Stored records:
+++

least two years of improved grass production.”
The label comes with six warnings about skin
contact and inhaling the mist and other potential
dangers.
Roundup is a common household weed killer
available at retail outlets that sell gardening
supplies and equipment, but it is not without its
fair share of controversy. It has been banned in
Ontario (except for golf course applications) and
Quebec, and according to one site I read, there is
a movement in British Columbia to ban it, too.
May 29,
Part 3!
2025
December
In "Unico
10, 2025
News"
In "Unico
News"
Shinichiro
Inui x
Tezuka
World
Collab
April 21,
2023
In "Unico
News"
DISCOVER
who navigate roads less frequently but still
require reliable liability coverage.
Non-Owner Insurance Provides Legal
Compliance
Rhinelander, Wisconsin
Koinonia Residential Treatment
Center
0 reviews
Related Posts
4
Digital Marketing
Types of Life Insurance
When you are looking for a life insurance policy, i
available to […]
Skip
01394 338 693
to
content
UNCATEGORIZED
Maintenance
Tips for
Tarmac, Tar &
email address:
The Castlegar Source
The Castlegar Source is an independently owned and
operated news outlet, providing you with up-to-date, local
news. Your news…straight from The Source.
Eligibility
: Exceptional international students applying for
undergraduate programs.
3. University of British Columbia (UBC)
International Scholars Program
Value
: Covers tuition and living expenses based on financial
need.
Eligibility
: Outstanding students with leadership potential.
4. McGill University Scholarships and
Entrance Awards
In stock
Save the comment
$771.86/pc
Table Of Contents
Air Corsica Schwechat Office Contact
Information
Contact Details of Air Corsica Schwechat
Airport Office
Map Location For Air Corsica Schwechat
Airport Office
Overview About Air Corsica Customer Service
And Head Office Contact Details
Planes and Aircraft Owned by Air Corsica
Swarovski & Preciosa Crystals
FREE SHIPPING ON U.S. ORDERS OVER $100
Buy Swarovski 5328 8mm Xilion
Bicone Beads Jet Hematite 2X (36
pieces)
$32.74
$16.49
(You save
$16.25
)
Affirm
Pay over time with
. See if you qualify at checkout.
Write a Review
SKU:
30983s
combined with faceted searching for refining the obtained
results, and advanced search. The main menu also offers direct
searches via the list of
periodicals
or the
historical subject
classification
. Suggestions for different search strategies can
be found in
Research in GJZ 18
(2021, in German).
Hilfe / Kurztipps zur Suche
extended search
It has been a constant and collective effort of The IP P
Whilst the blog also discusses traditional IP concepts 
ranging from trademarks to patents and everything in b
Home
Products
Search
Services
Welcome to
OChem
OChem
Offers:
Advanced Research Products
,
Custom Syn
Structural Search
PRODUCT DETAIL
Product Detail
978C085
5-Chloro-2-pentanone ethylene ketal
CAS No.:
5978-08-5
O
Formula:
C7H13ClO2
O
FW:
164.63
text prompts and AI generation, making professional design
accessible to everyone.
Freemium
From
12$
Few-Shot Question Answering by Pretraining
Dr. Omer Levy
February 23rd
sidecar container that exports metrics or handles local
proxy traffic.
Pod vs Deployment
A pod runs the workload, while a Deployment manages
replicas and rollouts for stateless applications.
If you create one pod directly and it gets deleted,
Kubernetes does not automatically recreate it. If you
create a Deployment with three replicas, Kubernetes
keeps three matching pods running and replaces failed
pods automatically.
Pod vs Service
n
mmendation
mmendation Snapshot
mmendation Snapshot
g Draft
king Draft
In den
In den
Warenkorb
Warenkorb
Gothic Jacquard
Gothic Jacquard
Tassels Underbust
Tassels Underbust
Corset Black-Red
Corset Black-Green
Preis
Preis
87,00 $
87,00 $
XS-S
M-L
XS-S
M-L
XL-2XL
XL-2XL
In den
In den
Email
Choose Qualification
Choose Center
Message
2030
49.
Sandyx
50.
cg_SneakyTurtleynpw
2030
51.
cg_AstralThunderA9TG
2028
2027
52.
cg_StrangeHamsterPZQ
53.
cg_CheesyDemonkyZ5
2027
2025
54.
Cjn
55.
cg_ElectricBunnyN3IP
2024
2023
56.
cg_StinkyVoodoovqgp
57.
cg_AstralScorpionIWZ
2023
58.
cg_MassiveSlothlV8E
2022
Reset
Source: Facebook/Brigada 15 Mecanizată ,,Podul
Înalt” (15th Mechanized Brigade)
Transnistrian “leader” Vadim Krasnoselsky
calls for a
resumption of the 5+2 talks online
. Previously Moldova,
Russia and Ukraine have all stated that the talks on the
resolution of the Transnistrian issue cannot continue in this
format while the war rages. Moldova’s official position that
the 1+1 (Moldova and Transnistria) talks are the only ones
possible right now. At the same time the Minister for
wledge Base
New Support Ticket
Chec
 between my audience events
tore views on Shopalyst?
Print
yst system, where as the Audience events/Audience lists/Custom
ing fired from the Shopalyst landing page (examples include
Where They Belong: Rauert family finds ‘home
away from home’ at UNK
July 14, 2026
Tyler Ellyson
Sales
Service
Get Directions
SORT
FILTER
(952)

+++

**Task objective**. Once you find the line containing "Where They Belong: Rauert family finds ‘home", copy it and every line after it through the end of the records, exactly and nothing else.

**Answer to this problem**.
Where They Belong: Rauert family finds ‘home
away from home’ at UNK
July 14, 2026
Tyler Ellyson
Sales
Service
Get Directions
SORT
FILTER
(952)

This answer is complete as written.